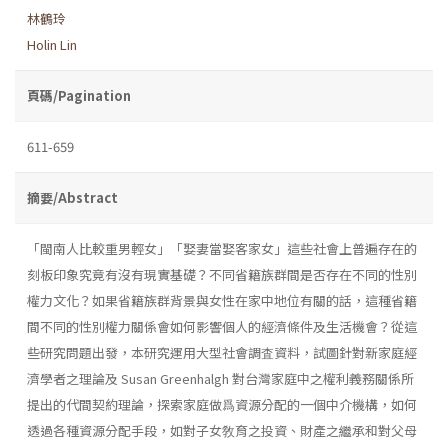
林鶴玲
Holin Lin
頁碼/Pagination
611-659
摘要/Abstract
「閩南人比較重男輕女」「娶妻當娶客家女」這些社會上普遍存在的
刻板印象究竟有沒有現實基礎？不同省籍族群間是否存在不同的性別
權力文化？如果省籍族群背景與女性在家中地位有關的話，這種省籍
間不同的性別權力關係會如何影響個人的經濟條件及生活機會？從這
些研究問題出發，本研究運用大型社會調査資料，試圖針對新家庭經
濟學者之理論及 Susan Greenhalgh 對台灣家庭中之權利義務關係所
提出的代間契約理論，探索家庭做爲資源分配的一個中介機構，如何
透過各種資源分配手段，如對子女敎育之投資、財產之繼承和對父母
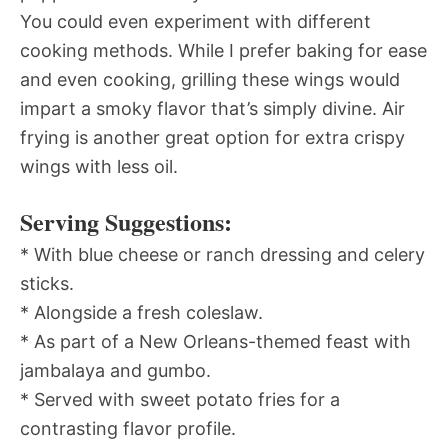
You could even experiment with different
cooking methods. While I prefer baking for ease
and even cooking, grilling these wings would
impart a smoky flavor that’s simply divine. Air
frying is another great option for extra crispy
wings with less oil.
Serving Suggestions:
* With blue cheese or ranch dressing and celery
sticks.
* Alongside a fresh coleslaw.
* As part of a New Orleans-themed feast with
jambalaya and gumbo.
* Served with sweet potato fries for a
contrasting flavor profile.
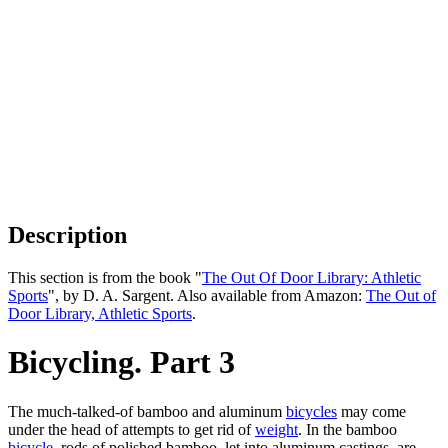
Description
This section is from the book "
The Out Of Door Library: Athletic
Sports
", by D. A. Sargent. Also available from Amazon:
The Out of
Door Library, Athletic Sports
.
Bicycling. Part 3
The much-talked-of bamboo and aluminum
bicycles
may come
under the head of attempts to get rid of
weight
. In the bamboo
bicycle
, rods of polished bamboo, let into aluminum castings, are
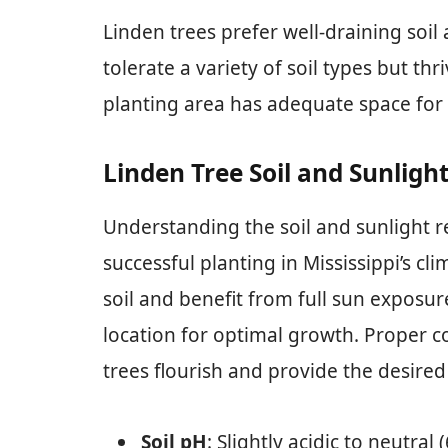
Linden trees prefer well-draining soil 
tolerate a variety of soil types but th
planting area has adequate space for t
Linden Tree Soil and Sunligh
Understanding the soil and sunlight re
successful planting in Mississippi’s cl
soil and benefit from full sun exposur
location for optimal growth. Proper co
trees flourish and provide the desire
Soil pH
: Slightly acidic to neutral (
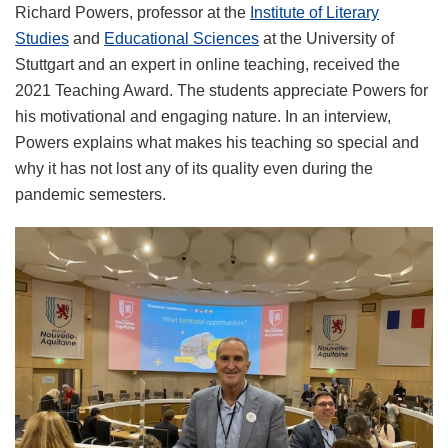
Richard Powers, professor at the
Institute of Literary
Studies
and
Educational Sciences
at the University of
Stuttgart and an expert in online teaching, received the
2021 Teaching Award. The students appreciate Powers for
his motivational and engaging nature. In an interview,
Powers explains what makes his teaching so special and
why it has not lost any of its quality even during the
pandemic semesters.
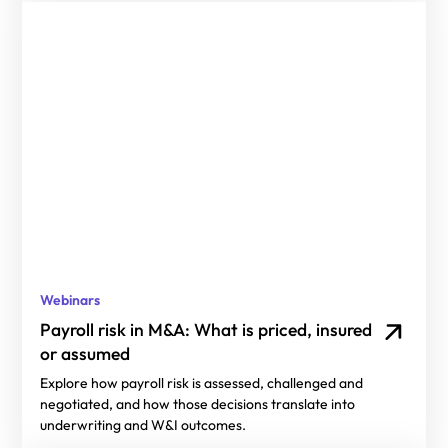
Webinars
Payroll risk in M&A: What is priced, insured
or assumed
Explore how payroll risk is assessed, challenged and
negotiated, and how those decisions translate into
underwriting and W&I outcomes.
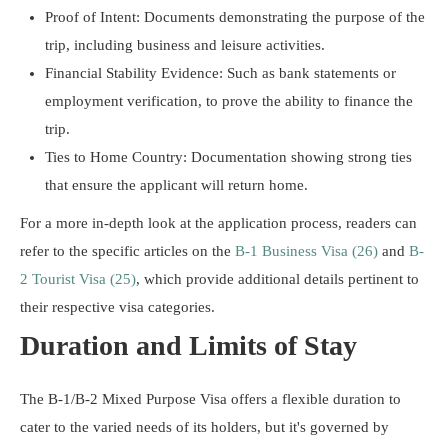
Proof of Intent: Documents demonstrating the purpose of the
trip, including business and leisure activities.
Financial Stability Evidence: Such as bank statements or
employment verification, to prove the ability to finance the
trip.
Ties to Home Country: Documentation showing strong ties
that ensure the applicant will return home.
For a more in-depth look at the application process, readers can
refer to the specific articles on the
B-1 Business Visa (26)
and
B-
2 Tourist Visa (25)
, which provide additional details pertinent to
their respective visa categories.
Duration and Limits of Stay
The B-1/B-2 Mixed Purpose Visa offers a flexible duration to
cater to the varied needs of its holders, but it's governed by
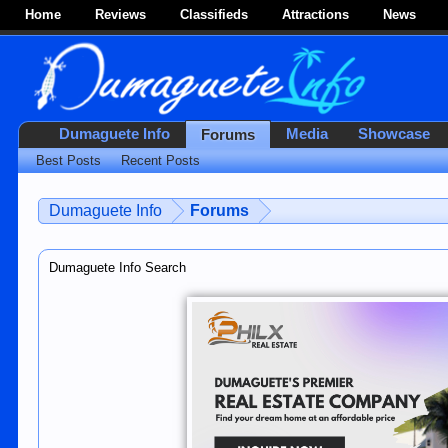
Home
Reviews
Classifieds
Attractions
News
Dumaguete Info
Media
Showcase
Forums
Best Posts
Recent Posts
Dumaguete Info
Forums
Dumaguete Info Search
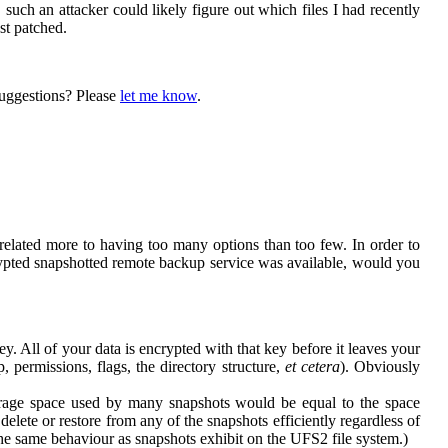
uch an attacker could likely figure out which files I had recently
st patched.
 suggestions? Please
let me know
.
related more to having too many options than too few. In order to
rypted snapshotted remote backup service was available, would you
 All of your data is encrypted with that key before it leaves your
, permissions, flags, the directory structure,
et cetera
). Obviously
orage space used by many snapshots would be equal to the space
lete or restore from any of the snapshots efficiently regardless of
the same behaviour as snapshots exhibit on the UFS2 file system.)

◆ The problem
The pictures stay out; please reproduce everything else in the entries exactly.

◆ Solution to this task
林鶴玲
Holin Lin
頁碼/Pagination
611-659
摘要/Abstract
「閩南人比較重男輕女」「娶妻當娶客家女」這些社會上普遍存在的
刻板印象究竟有沒有現實基礎？不同省籍族群間是否存在不同的性別
權力文化？如果省籍族群背景與女性在家中地位有關的話，這種省籍
間不同的性別權力關係會如何影響個人的經濟條件及生活機會？從這
些研究問題出發，本研究運用大型社會調査資料，試圖針對新家庭經
濟學者之理論及 Susan Greenhalgh 對台灣家庭中之權利義務關係所
提出的代間契約理論，探索家庭做爲資源分配的一個中介機構，如何
透過各種資源分配手段，如對子女敎育之投資、財產之繼承和對父母
You could even experiment with different
cooking methods. While I prefer baking for ease
and even cooking, grilling these wings would
impart a smoky flavor that’s simply divine. Air
frying is another great option for extra crispy
wings with less oil.
Serving Suggestions:
* With blue cheese or ranch dressing and celery
sticks.
* Alongside a fresh coleslaw.
* As part of a New Orleans-themed feast with
jambalaya and gumbo.
* Served with sweet potato fries for a
contrasting flavor profile.
Description
This section is from the book "
The Out Of Door Library: Athletic
Sports
", by D. A. Sargent. Also available from Amazon:
The Out of
Door Library, Athletic Sports
.
Bicycling. Part 3
The much-talked-of bamboo and aluminum
bicycles
may come
under the head of attempts to get rid of
weight
. In the bamboo
bicycle
, rods of polished bamboo, let into aluminum castings, are
Linden trees prefer well-draining soil 
tolerate a variety of soil types but th
planting area has adequate space for t
Linden Tree Soil and Sunligh
Understanding the soil and sunlight re
successful planting in Mississippi’s cl
soil and benefit from full sun exposur
location for optimal growth. Proper co
trees flourish and provide the desire
Soil pH
: Slightly acidic to neutral (
Richard Powers, professor at the
Institute of Literary
Studies
and
Educational Sciences
at the University of
Stuttgart and an expert in online teaching, received the
2021 Teaching Award. The students appreciate Powers for
his motivational and engaging nature. In an interview,
Powers explains what makes his teaching so special and
why it has not lost any of its quality even during the
pandemic semesters.
Webinars
Payroll risk in M&A: What is priced, insured
or assumed
Explore how payroll risk is assessed, challenged and
negotiated, and how those decisions translate into
underwriting and W&I outcomes.
Proof of Intent: Documents demonstrating the purpose of the
trip, including business and leisure activities.
Financial Stability Evidence: Such as bank statements or
employment verification, to prove the ability to finance the
trip.
Ties to Home Country: Documentation showing strong ties
that ensure the applicant will return home.
For a more in-depth look at the application process, readers can
refer to the specific articles on the
B-1 Business Visa (26)
and
B-
2 Tourist Visa (25)
, which provide additional details pertinent to
their respective visa categories.
Duration and Limits of Stay
The B-1/B-2 Mixed Purpose Visa offers a flexible duration to
cater to the varied needs of its holders, but it's governed by
Home
Reviews
Classifieds
Attractions
News
Dumaguete Info
Media
Showcase
Forums
Best Posts
Recent Posts
Dumaguete Info
Forums
Dumaguete Info Search
uch an attacker could likely figure out which files I had recently
st patched.
 suggestions? Please
let me know
.
related more to having too many options than too few. In order to
rypted snapshotted remote backup service was available, would you
 All of your data is encrypted with that key before it leaves your
, permissions, flags, the directory structure,
et cetera
). Obviously
orage space used by many snapshots would be equal to the space
lete or restore from any of the snapshots efficiently regardless of
the same behaviour as snapshots exhibit on the UFS2 file system.)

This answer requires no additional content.